Do It Yourself Health: Ignore This Trend at Your Peril

 In Design Strategy, Medical Product Design

Can you imagine going to the dentist two or three times per day to have your teeth cleaned?

Of course not, that would be absurd. We are taught from a very young age to brush our teeth daily now to avoid the whirring sound of a dental drill later. We continue that daily ritual for the rest of our lives.

Tooth-brushing is an ancient example of what we are coming to know today as Do-It-Yourself Health, or DIY Health.

The oral care market that targets Do It Yourselfers is a huge industry. It bridges the Great Divide between consumer health and professional services (see previous article Your Medical Product Brand’s Retail Future: Bridging the Great Divide). Think for a moment about the range of oral care products available today and the amount of money companies make on flosses, picks, mouthwashes and strips. One of our clients invented the the now-ubiquitous single-use disposable flosser and is doing quite well, thank you.

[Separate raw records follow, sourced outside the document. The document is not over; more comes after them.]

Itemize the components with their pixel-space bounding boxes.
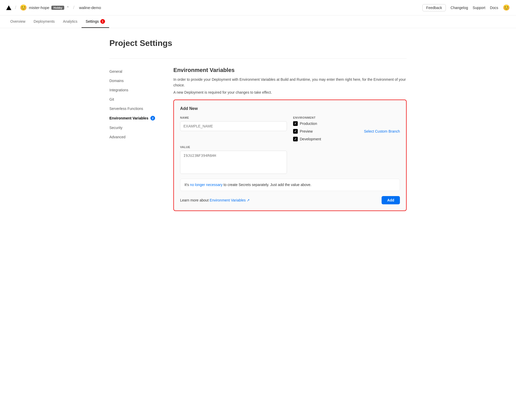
value-label: VALUE xyxy=(180,146,287,149)
sub-nav: Overview Deployments Analytics Settings … xyxy=(0,15,516,28)
form-row-value: VALUE xyxy=(180,146,400,175)
form-col-environment: ENVIRONMENT ✓ Production xyxy=(293,116,400,141)
form-row-name-env: NAME ENVIRONMENT ✓ Production xyxy=(180,116,400,141)
development-label: Development xyxy=(300,137,321,141)
sidebar-item-env-vars[interactable]: Environment Variables 2 xyxy=(109,113,161,123)
user-avatar-right: 😊 xyxy=(503,4,510,11)
sidebar-item-domains[interactable]: Domains xyxy=(109,76,161,85)
feedback-button[interactable]: Feedback xyxy=(422,4,446,11)
env-label: ENVIRONMENT xyxy=(293,116,400,119)
no-longer-necessary-link[interactable]: no longer necessary xyxy=(190,183,222,187)
section-desc-1: In order to provide your Deployment with… xyxy=(173,77,407,88)
name-input[interactable] xyxy=(180,121,287,131)
env-vars-learn-more-link[interactable]: Environment Variables ↗ xyxy=(209,198,250,202)
check-icon-2: ✓ xyxy=(294,130,297,133)
sidebar-item-integrations[interactable]: Integrations xyxy=(109,85,161,95)
add-new-title: Add New xyxy=(180,106,400,111)
main-content: Environment Variables In order to provid… xyxy=(173,67,407,211)
settings-badge: 1 xyxy=(100,19,105,24)
nav-separator-1: / xyxy=(15,5,16,10)
project-name[interactable]: waline-demo xyxy=(79,5,101,10)
checkbox-group: ✓ Production ✓ Preview xyxy=(293,121,400,141)
chevron-icon[interactable]: ⌃ xyxy=(66,6,69,10)
logo-icon[interactable] xyxy=(6,5,11,10)
preview-label: Preview xyxy=(300,129,313,133)
tab-deployments[interactable]: Deployments xyxy=(29,16,59,28)
learn-more: Learn more about Environment Variables ↗ xyxy=(180,198,250,202)
production-checkbox[interactable]: ✓ xyxy=(293,121,298,126)
sidebar-item-security[interactable]: Security xyxy=(109,123,161,132)
info-box: It's no longer necessary to create Secre… xyxy=(180,179,400,191)
value-textarea[interactable] xyxy=(180,151,287,174)
top-nav-right: Feedback Changelog Support Docs 😊 xyxy=(422,4,510,11)
checkbox-row-production: ✓ Production xyxy=(293,121,400,126)
preview-checkbox-inner: ✓ Preview xyxy=(293,129,313,134)
form-col-value-right xyxy=(293,146,400,175)
section-title: Environment Variables xyxy=(173,67,407,74)
sidebar-item-git[interactable]: Git xyxy=(109,95,161,104)
tab-settings[interactable]: Settings 1 xyxy=(82,15,109,28)
top-nav: / 😊 mister-hope Hobby ⌃ / waline-demo Fe… xyxy=(0,0,516,15)
select-custom-branch-link[interactable]: Select Custom Branch xyxy=(364,129,400,133)
top-nav-left: / 😊 mister-hope Hobby ⌃ / waline-demo xyxy=(6,4,422,11)
checkbox-row-preview: ✓ Preview Select Custom Branch xyxy=(293,129,400,134)
development-checkbox[interactable]: ✓ xyxy=(293,137,298,141)
name-label: NAME xyxy=(180,116,287,119)
check-icon-3: ✓ xyxy=(294,137,297,141)
hobby-badge: Hobby xyxy=(51,6,64,10)
form-footer: Learn more about Environment Variables ↗… xyxy=(180,196,400,204)
add-button[interactable]: Add xyxy=(382,196,400,204)
user-avatar: 😊 xyxy=(20,4,27,11)
divider xyxy=(109,58,407,59)
docs-link[interactable]: Docs xyxy=(490,6,498,10)
content-layout: General Domains Integrations Git Serverl… xyxy=(109,67,407,211)
tab-overview[interactable]: Overview xyxy=(6,16,29,28)
page-container: Project Settings General Domains Integra… xyxy=(103,28,413,221)
user-info: 😊 mister-hope Hobby ⌃ xyxy=(20,4,69,11)
production-label: Production xyxy=(300,122,317,126)
changelog-link[interactable]: Changelog xyxy=(450,6,468,10)
env-vars-badge: 2 xyxy=(150,116,155,120)
check-icon: ✓ xyxy=(294,122,297,125)
sidebar-item-serverless[interactable]: Serverless Functions xyxy=(109,104,161,113)
tab-analytics[interactable]: Analytics xyxy=(59,16,82,28)
sidebar-item-general[interactable]: General xyxy=(109,67,161,76)
section-note: A new Deployment is required for your ch… xyxy=(173,90,407,94)
form-col-value: VALUE xyxy=(180,146,287,175)
info-text-after: to create Secrets separately. Just add t… xyxy=(222,183,311,187)
learn-more-prefix: Learn more about xyxy=(180,198,209,202)
support-link[interactable]: Support xyxy=(473,6,485,10)
sidebar: General Domains Integrations Git Serverl… xyxy=(109,67,161,211)
info-text-before: It's xyxy=(184,183,190,187)
form-col-name: NAME xyxy=(180,116,287,141)
checkbox-row-development: ✓ Development xyxy=(293,137,400,141)
preview-checkbox[interactable]: ✓ xyxy=(293,129,298,134)
username: mister-hope xyxy=(29,5,49,10)
add-new-box: Add New NAME ENVIRONMENT ✓ xyxy=(173,100,407,211)
nav-separator-2: / xyxy=(73,5,74,10)
sidebar-item-advanced[interactable]: Advanced xyxy=(109,132,161,142)
page-title: Project Settings xyxy=(109,38,407,48)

The new DIY Health trend is growing exponentially and setting the stage for entire new markets and opportunities for medical product companies. Just as the billion-dollar Do It Yourself oral care market is focused on shortening the time you sit in a dentist’s chair, other preventive care markets will evolve to engage consumers in shortening or eliminating doctor visits.

While wellness and prevention are not new concepts, greater awareness of the benefits of wellness and prevention and new opportunities for participation will drive the DIY Health revolution.

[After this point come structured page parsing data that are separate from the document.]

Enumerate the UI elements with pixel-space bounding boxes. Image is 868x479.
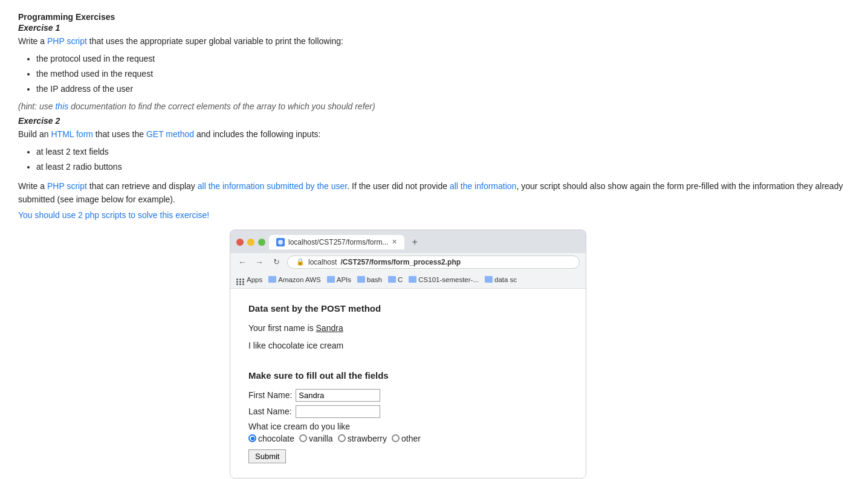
browser-tab[interactable]: localhost/CST257/forms/form... ✕ <box>269 235 404 249</box>
bookmark-c-label: C <box>398 276 403 283</box>
folder-icon <box>409 276 416 283</box>
folder-icon <box>357 276 365 283</box>
bookmark-apis[interactable]: APIs <box>327 276 351 283</box>
dot-red[interactable] <box>236 239 244 246</box>
last-name-label: Last Name: <box>248 407 292 416</box>
bookmark-data[interactable]: data sc <box>485 276 517 283</box>
ice-cream-label: What ice cream do you like <box>248 422 568 431</box>
bookmark-apps[interactable]: Apps <box>236 274 262 285</box>
list-item: at least 2 text fields <box>36 146 850 158</box>
address-bar-bold: /CST257/forms/form_process2.php <box>340 258 461 266</box>
first-name-line: Your first name is Sandra <box>248 322 568 335</box>
tab-favicon <box>276 238 285 246</box>
apps-grid-icon <box>236 274 245 285</box>
list-item: the IP address of the user <box>36 83 850 95</box>
list-item: at least 2 radio buttons <box>36 161 850 173</box>
this-link[interactable]: this <box>55 101 68 111</box>
bookmark-c[interactable]: C <box>388 276 403 283</box>
exercise2-list: at least 2 text fields at least 2 radio … <box>36 146 850 173</box>
address-bar-pre: localhost <box>308 258 337 266</box>
html-link[interactable]: HTML form <box>51 129 92 139</box>
bookmark-bash-label: bash <box>367 276 382 283</box>
bookmark-amazon[interactable]: Amazon AWS <box>268 276 321 283</box>
list-item: the protocol used in the request <box>36 53 850 65</box>
you-should: You should use 2 php scripts to solve th… <box>18 210 850 220</box>
radio-vanilla-label: vanilla <box>309 434 333 443</box>
exercise1-list: the protocol used in the request the met… <box>36 53 850 95</box>
radio-other-circle <box>392 434 400 442</box>
radio-other-label: other <box>401 434 421 443</box>
browser-bookmarks: Apps Amazon AWS APIs bash C CS101-semest… <box>230 272 586 289</box>
browser-controls: localhost/CST257/forms/form... ✕ + <box>236 235 580 249</box>
tab-url: localhost/CST257/forms/form... <box>288 238 388 246</box>
dot-green[interactable] <box>258 239 265 246</box>
last-name-input[interactable] <box>296 405 380 418</box>
bookmark-apis-label: APIs <box>337 276 351 283</box>
svg-point-0 <box>278 240 283 245</box>
refresh-button[interactable]: ↻ <box>270 257 282 266</box>
submit-button[interactable]: Submit <box>248 449 286 463</box>
browser-mockup: localhost/CST257/forms/form... ✕ + ← → ↻… <box>230 230 586 478</box>
radio-chocolate-circle <box>248 434 256 442</box>
first-name-value: Sandra <box>316 323 343 333</box>
data-heading: Data sent by the POST method <box>248 303 568 313</box>
bookmark-cs101[interactable]: CS101-semester-... <box>409 276 479 283</box>
bookmark-cs101-label: CS101-semester-... <box>418 276 479 283</box>
folder-icon <box>388 276 396 283</box>
long-text: Write a PHP script that can retrieve and… <box>18 179 850 207</box>
back-button[interactable]: ← <box>236 257 248 267</box>
warning-heading: Make sure to fill out all the fields <box>248 370 568 381</box>
folder-icon <box>327 276 335 283</box>
hint-line: (hint: use this documentation to find th… <box>18 101 850 111</box>
tab-bar: localhost/CST257/forms/form... ✕ + <box>269 235 421 249</box>
first-name-label: First Name: <box>248 390 292 400</box>
address-bar[interactable]: 🔒 localhost/CST257/forms/form_process2.p… <box>287 256 580 269</box>
list-item: the method used in the request <box>36 68 850 80</box>
radio-chocolate-label: chocolate <box>258 434 294 443</box>
radio-other[interactable]: other <box>392 434 421 443</box>
folder-icon <box>485 276 493 283</box>
radio-strawberry-circle <box>338 434 346 442</box>
first-name-input[interactable] <box>296 389 380 402</box>
bookmark-bash[interactable]: bash <box>357 276 382 283</box>
ice-cream-line: I like chocolate ice cream <box>248 339 568 352</box>
bookmark-data-label: data sc <box>494 276 517 283</box>
php-link2[interactable]: PHP script <box>47 181 87 191</box>
radio-strawberry-label: strawberry <box>348 434 387 443</box>
forward-button[interactable]: → <box>253 257 265 267</box>
radio-options-row: chocolate vanilla strawberry other <box>248 434 568 443</box>
radio-chocolate[interactable]: chocolate <box>248 434 294 443</box>
last-name-row: Last Name: <box>248 405 568 418</box>
radio-chocolate-inner <box>251 437 254 440</box>
browser-titlebar: localhost/CST257/forms/form... ✕ + <box>230 230 586 253</box>
bookmark-amazon-label: Amazon AWS <box>278 276 321 283</box>
exercise1-title: Exercise 1 <box>18 23 850 33</box>
lock-icon: 🔒 <box>296 258 305 266</box>
page-title: Programming Exercises <box>18 12 850 22</box>
hint-post: documentation to find the correct elemen… <box>68 101 375 111</box>
tab-close-icon[interactable]: ✕ <box>392 238 397 246</box>
exercise2-desc: Build an HTML form that uses the GET met… <box>18 128 850 141</box>
browser-omnibox-row: ← → ↻ 🔒 localhost/CST257/forms/form_proc… <box>230 253 586 272</box>
php-link1[interactable]: PHP script <box>47 36 87 46</box>
dot-yellow[interactable] <box>247 239 254 246</box>
radio-strawberry[interactable]: strawberry <box>338 434 387 443</box>
first-name-row: First Name: <box>248 389 568 402</box>
folder-icon <box>268 276 276 283</box>
bookmark-apps-label: Apps <box>247 276 262 283</box>
browser-content: Data sent by the POST method Your first … <box>230 289 586 478</box>
exercise2-title: Exercise 2 <box>18 116 850 126</box>
hint-pre: (hint: use <box>18 101 55 111</box>
new-tab-icon[interactable]: + <box>408 237 421 248</box>
exercise1-desc: Write a PHP script that uses the appropr… <box>18 35 850 48</box>
radio-vanilla[interactable]: vanilla <box>299 434 333 443</box>
radio-vanilla-circle <box>299 434 307 442</box>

The traditional healthcare system has been built around reacting to illness. But everything your company knows about who uses your products and how they use them is about to change. The entire healthcare system will be turned inside out and the patient will take command. Faced with this massive disruption, it’s time to think about how your company will need to evolve to to remain relevant and compete.

This transformation is already starting. You can go on a field trip to your nearest CVS store to better understand how control of health activities is shifting very quickly from professional caregivers to patients. Prevention means that individuals are accepting responsibility for tasks associated with staying healthy. Repetition of these tasks is a daily job that requires changes in habits and acceptance of new lifestyles.

Smartphones, with their their instantaneous access to vast quantities of information, combined with an avalanche of media advice, about how to stay healthy have accelerated interest in DIY Health. The result is that people are thinking in fundamentally different ways about their personal preventive care responsibilities. Even more interesting – they’re not just thinking about the need to make behavioral changes, they’re ready to act.

Who, then, is going to provide the tools and further empower Do It Yourselfers to participate? You, if you’re smart. By embracing this shift, health care industry providers that act now can leverage their brands and bank accounts to own entire subsets of the DIY Health movement.

CVS made a dramatic big-time bet about its future as a DIY Health resource provider when it removed highly profitable cigarettes from its store shelves. If you wish to verify that this bet is paying off, check CVS’s stock price.

Fortunately, this movement is in its infancy. The DIY marketplace today is about where the do-it-yourself home improvement marketplace before Home Depot came on the scene. It wasn’t long ago that a hissing toilet left a homeowner completely helpless, resulting in the need to call a plumber. In 1978, Home Depot empowered ordinary people to help themselves and save money. This inspired an entire industry of Do It Yourselfers and products made just for them.

DIY Health is also about empowerment. Giving people the tools, knowledge and expertise to help themselves. Less expensive devices, medicine and delivery systems will leave more money in a person’s pocket to increase the amount of healthcare they receive. Your company’s responsibility to provide solutions will increasingly become obvious.

Right now, you should be asking yourself, “What is the next oral care market? What does the entire ecosystem for that preventive healthcare opportunity look like? And what is the product we could make that would enable the Do It Yourselfer to participate?”

Many startups are taking a run at this opportunity. It’s my opinion, however, that the mid to large established medical product companies, with their superior resources, are best positioned to own this new space.

How rewarding would it be not to just enter the budding DIY Health marketplace, but reap the myriad benefits of inventing a new product category?